M. Parquet l’interrogea vivement pour savoir quel était le sujet de cette lettre. Il sut seulement d’abord qu’elle était adressée à Fiamma ; enfin, comme il était extrêmement curieux et passablement absolu, il obtint que sa fille lui en montrât le brouillon, l’original étant parti.

« Ma noble amie, votre père va, dit-on, arriver ici à la fin du mois. Vous nous aviez fait espérer d’abord que vous l’accompagneriez, et maintenant vos domestiques disent qu’ils ne vous attendent pas. Je vous supplie, ma bien-aimée, de faire votre possible pour venir. Je touche à une épreuve difficile de ma vie. Je suis exposée à de grands dangers, parmi lesquels vous seule pouvez me guider et me protéger. Si vous avez jamais eu de l’amitié pour moi, venez, au nom du ciel ! Je compte sur votre cœur généreux que ni la piété fervente à laquelle vous vous livrez, ni le bonheur dont vous semblez jouir dans la solitude, n’ont pu refroidir à mon à égard. Adieu, ma dogaresse chérie. Je vous attends. »

« Et quelle est votre intention, mademoiselle Diplomatie ? dit M. Parquet en achevant ce billet.

— Oh ! mon père ! je n’en sais trop rien, répondit Bonne ; mais il est certain que de ma vie je ne ferai la moindre démarche importante et ne me permettrai la moindre pensée trop vive sans consulter Fiamma. »

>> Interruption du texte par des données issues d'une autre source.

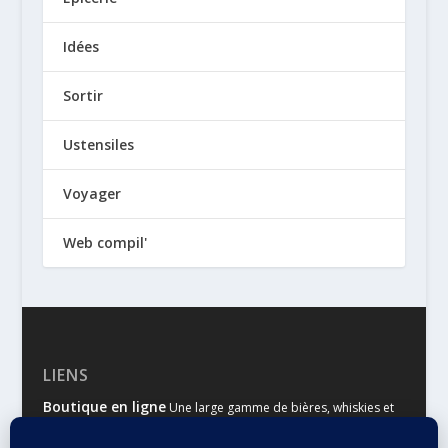
Idées
Sortir
Ustensiles
Voyager
Web compil'
LIENS
Boutique en ligne
Une large gamme de bières, whiskies et
autres spiritueux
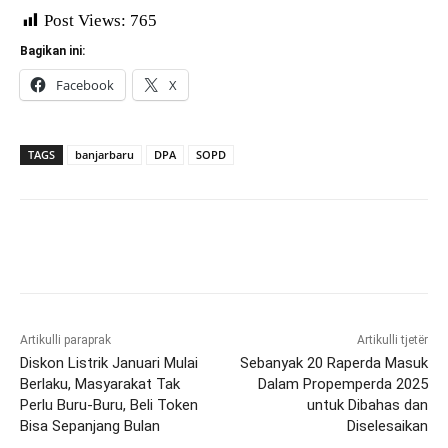
Post Views:
765
Bagikan ini:
Facebook
X
TAGS
banjarbaru
DPA
SOPD
Artikulli paraprak
Artikulli tjetër
Diskon Listrik Januari Mulai
Sebanyak 20 Raperda Masuk
Berlaku, Masyarakat Tak
Dalam Propemperda 2025
Perlu Buru-Buru, Beli Token
untuk Dibahas dan
Bisa Sepanjang Bulan
Diselesaikan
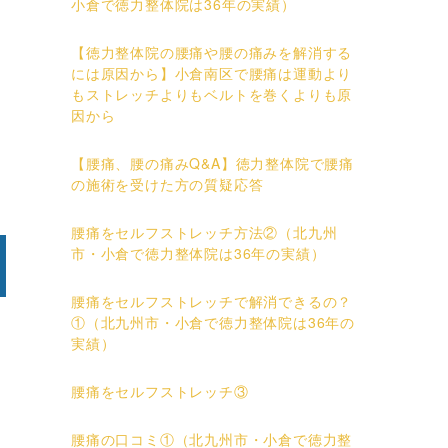
小倉で徳力整体院は36年の実績）
【徳力整体院の腰痛や腰の痛みを解消する
には原因から】小倉南区で腰痛は運動より
もストレッチよりもベルトを巻くよりも原
因から
【腰痛、腰の痛みQ&A】徳力整体院で腰痛
の施術を受けた方の質疑応答
腰痛をセルフストレッチ方法②（北九州
市・小倉で徳力整体院は36年の実績）
腰痛をセルフストレッチで解消できるの？
①（北九州市・小倉で徳力整体院は36年の
実績）
腰痛をセルフストレッチ③
腰痛の口コミ①（北九州市・小倉で徳力整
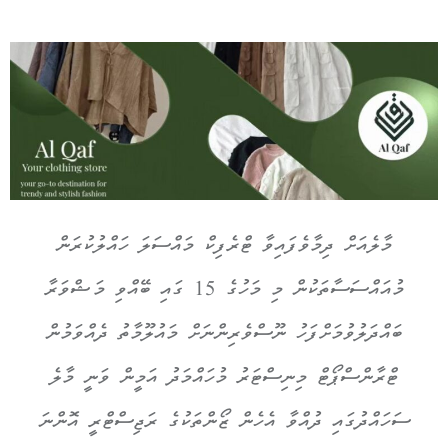
މާލެއަށް ދިމާވެފައިވާ ޓްރެފިކް މައްސަލަ ހައްލުކުރަން
މުއައްސަސާތަކުން މި މަހުގެ 15 ގައި ބޭއްވި މަޝްވަރާ
ބައްދަލުވުމަށްފަހު ނޫސްވެރިންނަށް މައުލޫމާތު ދެއްވަމުން
ޓްރާންސްޕޯޓް މިނިސްޓަރު މުހައްމަދު އަމީން ވަނީ މާލެ
ސަހައްދުގައި ދުއްވާ އެހެން ޒޯންތަކުގެ ރަޖިސްޓްރީ އޮންނަ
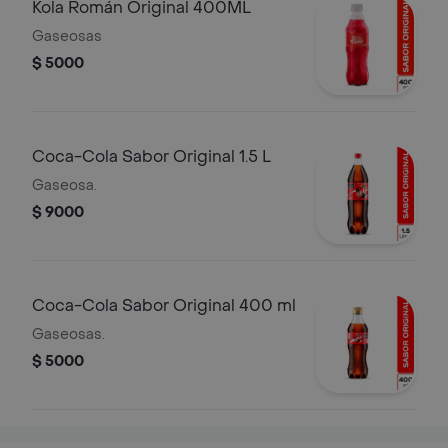
Kola Román Original 400ML
Gaseosas
$ 5000
Coca-Cola Sabor Original 1.5 L
Gaseosa.
$ 9000
Coca-Cola Sabor Original 400 ml
Gaseosas.
$ 5000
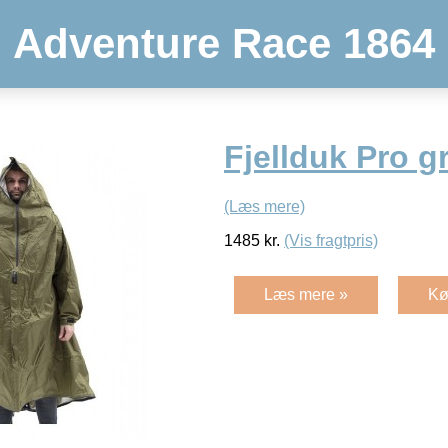
Adventure Race 1864
Fjellduk Pro g
(Læs mere)
1485
kr.
(Vis fragtpris)
Læs mere »
Kø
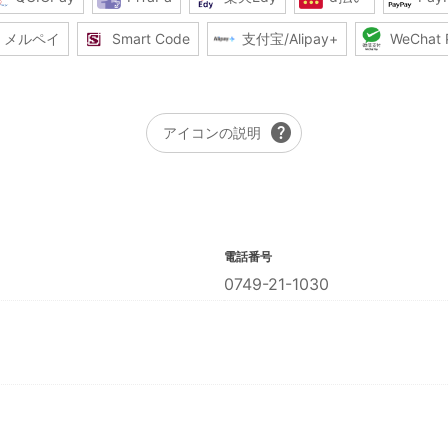
メルペイ
Smart Code
支付宝/Alipay+
WeChat 
help
アイコンの説明
電話番号
0749-21-1030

Parquet ne comprenant rien à ces mystères de jeunes filles, pria Simon de ne pas être trop assidu auprès de Bonne. « N’allez pas chasser encore cet amoureux qu’elle a aujourd’hui, lui dit-il, et qui n’est pas à mépriser ; car on ne sait pas ce qui peut arriver, et ma fille est d’âge à se marier. »

Ces choses se passaient à la ville, où la famille Parquet vivait désormais habituellement. À l’époque où le comte de Fougères dut revenir, Bonne retourna au village pour attendre son amie. Fiamma n’avait pas répondu, mais elle arriva et courut embrasser mademoiselle Parquet, qui eut, ce jour-là et les jours suivants, de longues conférences avec elle.